Really people? Colombia?
Colombia is ranked number 138 on the Global Peace Index. That makes it the most violent country in Latin America, one notch above North Korea. Colombia is the only Latin American country where the gap between rich and poor is increasing. Union members in Colombia are routinely murdered with impunity. According to Human Rights Watch:
Colombia presents the most serious human rights and humanitarian situation in the region. Battered by an internal armed conflict involving government forces, guerrilla groups, and paramilitaries, the country has one of the largest populations of internally displaced persons in the world.
I think it’s pretty safe to say that Colombia should not be held up as anyone’s example. But more importantly, I would like to point out that the problems in Mexico are, in part, the result of the drug war ramp up in Colombia. And the massive drug trade in Colombia was, in part, the result of Mexico’s drug war ramp up in the seventies.
In 1971, Tricky Dick declared his war on drugs. Shortly after, the U.S. put tons of pressure on Mexico to do something about the Mexican weed that was coming into the United States. Mexico obliged and started the first eradication program. They dumped paraquat on the marijuana crops. Reports surfaced that paraquat tainted marijuana was being sold in the U.S. Of course, nobody stopped smoking marijuana. They just started growing it in the U.S. or buying it from marijuana growers in Colombia. Marijuana production and distribution lines shifted.
Colombia is a huge country with a tumultuous political history – including years of violence and a tendency toward private armies. In the 1960s, in response to a pact between liberals and conservatives that screwed most poor/indigenous/Afro-Colombians, armed guerrilla groups started operating in large swaths of Colombia’s territory. The government had no ability to enforce laws in those areas. Smugglers didn’t have to worry about government interference in their business.

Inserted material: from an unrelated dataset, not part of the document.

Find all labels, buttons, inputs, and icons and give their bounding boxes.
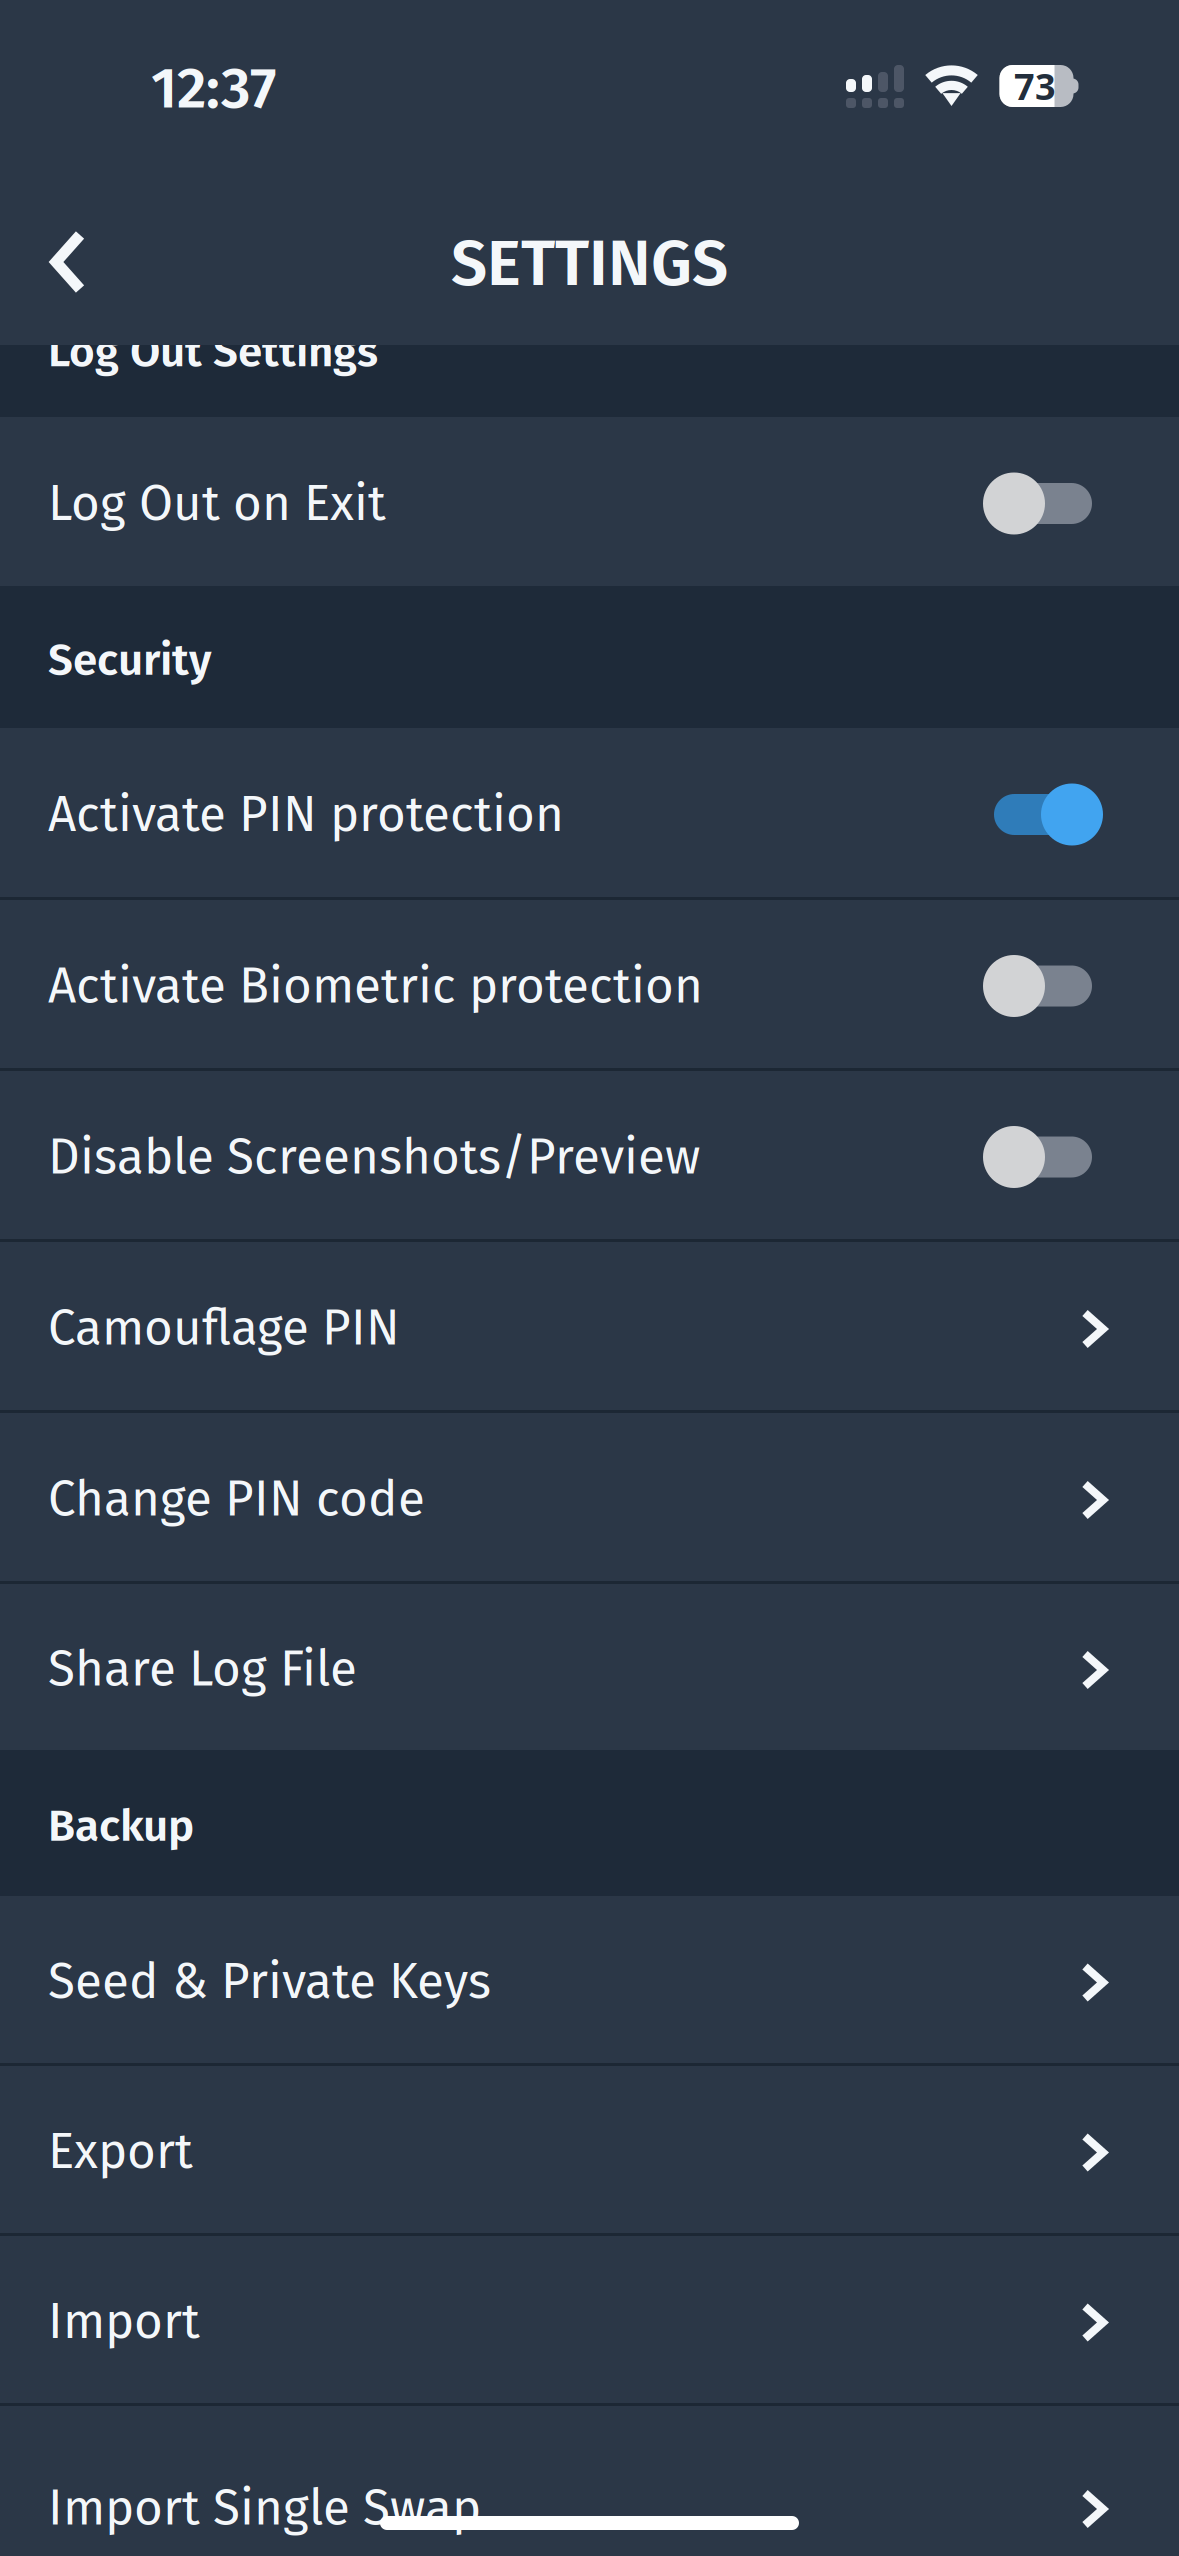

Marijuana growers and guerrillas had a somewhat symbiotic relationship at first. A little piece of the action for the guerrillas and they left each other alone. And then cocaine got popular. Colombians had the supply lines set up already and were conveniently situated between the Andean coca producers and the U.S. market. The money made in cocaine was insane. The more wealthy the cocaine dealers got, the more they became the enemy of the guerrilla groups. Naturally, the drug cartels started their own armies – paramilitary forces. And then the bloodbath really began.
By the 1980s, the Colombian and U.S. governments decided they were going to crack down on the drug cartels. If your criteria for success is that the government of Colombia did not completely disintegrate, than I suppose you can say that their efforts were a “success”. But as I pointed out above, Colombia is hardly a peaceful paradise.
More importantly, as the heat was turned up in Colombia and in the Caribbean, the drug corridor moved back to Mexico and Central America. It’s like the most vile game of ping pong. The violence doesn’t go away. It just ebbs momentarily and springs back worse later, often with an even more corrupt and totalitarian government in place.